EXERCISE DESCRIPTION> Among the lines below, copy each one in which "chevron" appears.

■ ■ ■ ■ ■

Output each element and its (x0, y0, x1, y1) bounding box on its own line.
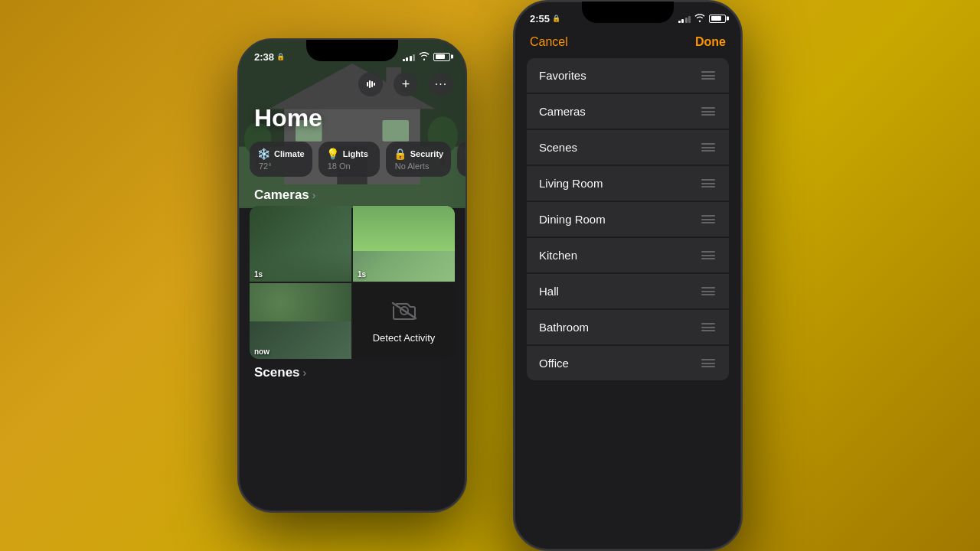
drag-line (701, 179, 715, 181)
tile-security[interactable]: 🔒 Security No Alerts (386, 142, 451, 177)
drag-line (701, 255, 715, 256)
svg-rect-15 (374, 83, 375, 86)
drag-line (701, 327, 715, 328)
climate-icon: ❄️ (257, 148, 270, 160)
security-name: Security (410, 149, 443, 158)
drag-handle-scenes[interactable] (700, 142, 717, 153)
drag-handle-bathroom[interactable] (700, 321, 717, 333)
list-item-label-living-room: Living Room (539, 177, 603, 190)
tile-lights[interactable]: 💡 Lights 18 On (318, 142, 380, 177)
drag-handle-favorites[interactable] (700, 70, 717, 81)
drag-handle-dining-room[interactable] (700, 214, 717, 225)
battery-fill-2 (711, 16, 722, 21)
cam2-timestamp: 1s (358, 270, 366, 279)
camera-feed-1[interactable]: 1s (250, 206, 351, 282)
list-items-container: Favorites Cameras Scenes Livi (514, 58, 741, 549)
list-item-hall[interactable]: Hall (527, 274, 729, 308)
cameras-chevron-icon: › (312, 189, 316, 201)
scenes-section-header[interactable]: Scenes › (239, 359, 466, 383)
drag-line (701, 330, 715, 331)
phone-list: 2:55 🔒 Cancel Done (513, 0, 743, 551)
home-content: + ··· Home ❄️ Climate 72° 💡 Lights (239, 67, 466, 511)
svg-rect-13 (369, 80, 371, 88)
drag-handle-kitchen[interactable] (700, 249, 717, 261)
climate-name: Climate (274, 149, 305, 158)
camera-feed-4-detect[interactable]: Detect Activity (353, 283, 455, 359)
drag-line (701, 114, 715, 116)
signal-bar-1 (403, 59, 405, 61)
list-item-label-hall: Hall (539, 285, 559, 298)
list-item-office[interactable]: Office (527, 346, 729, 380)
tile-speaker-header: 📷 Sp (465, 148, 466, 158)
list-item-label-bathroom: Bathroom (539, 321, 589, 334)
list-item-label-cameras: Cameras (539, 105, 586, 118)
notch-2 (582, 2, 674, 23)
status-icons-2 (678, 14, 727, 24)
more-button[interactable]: ··· (429, 72, 453, 96)
drag-line (701, 75, 715, 77)
drag-line (701, 359, 715, 360)
siri-button[interactable] (358, 72, 383, 96)
svg-rect-14 (371, 81, 373, 87)
battery-icon-2 (709, 15, 726, 23)
drag-line (701, 183, 715, 184)
camera-feed-2[interactable]: 1s (353, 206, 455, 282)
drag-line (701, 219, 715, 220)
drag-line (701, 258, 715, 259)
drag-handle-hall[interactable] (700, 285, 717, 297)
drag-line (701, 323, 715, 324)
list-item-cameras[interactable]: Cameras (527, 94, 729, 129)
tile-security-header: 🔒 Security (394, 148, 443, 160)
signal-bar-2 (406, 57, 408, 61)
list-header: Cancel Done (514, 29, 741, 58)
notch (306, 40, 398, 61)
tile-climate-header: ❄️ Climate (257, 148, 305, 160)
security-icon: 🔒 (394, 148, 407, 160)
detect-activity-container: Detect Activity (353, 283, 455, 359)
drag-line (701, 143, 715, 145)
add-button[interactable]: + (394, 72, 418, 96)
list-item-kitchen[interactable]: Kitchen (527, 238, 729, 272)
drag-line (701, 111, 715, 112)
camera-feed-3[interactable]: now (250, 283, 351, 359)
done-button[interactable]: Done (695, 35, 726, 49)
phone-home-content: 2:38 🔒 (239, 40, 466, 511)
drag-handle-cameras[interactable] (700, 106, 717, 117)
tile-speaker[interactable]: 📷 Sp 1 F (457, 142, 466, 177)
camera-slash-icon (390, 299, 418, 326)
drag-line (701, 251, 715, 253)
status-icons (403, 52, 451, 62)
scenes-chevron-icon: › (303, 367, 307, 379)
drag-line (701, 291, 715, 292)
list-item-living-room[interactable]: Living Room (527, 166, 729, 201)
tile-lights-header: 💡 Lights (326, 148, 372, 160)
tiles-row: ❄️ Climate 72° 💡 Lights 18 On 🔒 Securi (239, 137, 466, 181)
home-title: Home (239, 99, 466, 137)
tile-climate[interactable]: ❄️ Climate 72° (250, 142, 312, 177)
home-toolbar: + ··· (239, 69, 466, 99)
wifi-icon (419, 52, 430, 62)
drag-line (701, 78, 715, 80)
signal-bar-4 (688, 16, 691, 23)
cameras-section-header[interactable]: Cameras › (239, 181, 466, 206)
drag-handle-living-room[interactable] (700, 178, 717, 189)
drag-line (701, 186, 715, 187)
drag-line (701, 107, 715, 109)
cancel-button[interactable]: Cancel (530, 35, 568, 49)
list-item-favorites[interactable]: Favorites (527, 58, 729, 93)
battery-icon (433, 53, 450, 61)
list-item-scenes[interactable]: Scenes (527, 130, 729, 165)
security-value: No Alerts (394, 161, 443, 171)
lock-icon-2: 🔒 (552, 15, 560, 22)
cameras-grid: 1s 1s now (250, 206, 455, 359)
drag-handle-office[interactable] (700, 357, 717, 369)
lights-icon: 💡 (326, 148, 339, 160)
list-item-bathroom[interactable]: Bathroom (527, 310, 729, 344)
drag-line (701, 366, 715, 367)
detect-activity-label: Detect Activity (373, 332, 436, 344)
status-time: 2:38 🔒 (254, 51, 285, 63)
drag-line (701, 287, 715, 289)
signal-bar-3 (410, 56, 412, 61)
list-item-dining-room[interactable]: Dining Room (527, 202, 729, 236)
drag-line (701, 363, 715, 364)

■ ■ ■ ■ ■

RESPONSE TO THIS EXERCISE>
cameras-chevron-icon: › (312, 189, 316, 201)
scenes-chevron-icon: › (303, 367, 307, 379)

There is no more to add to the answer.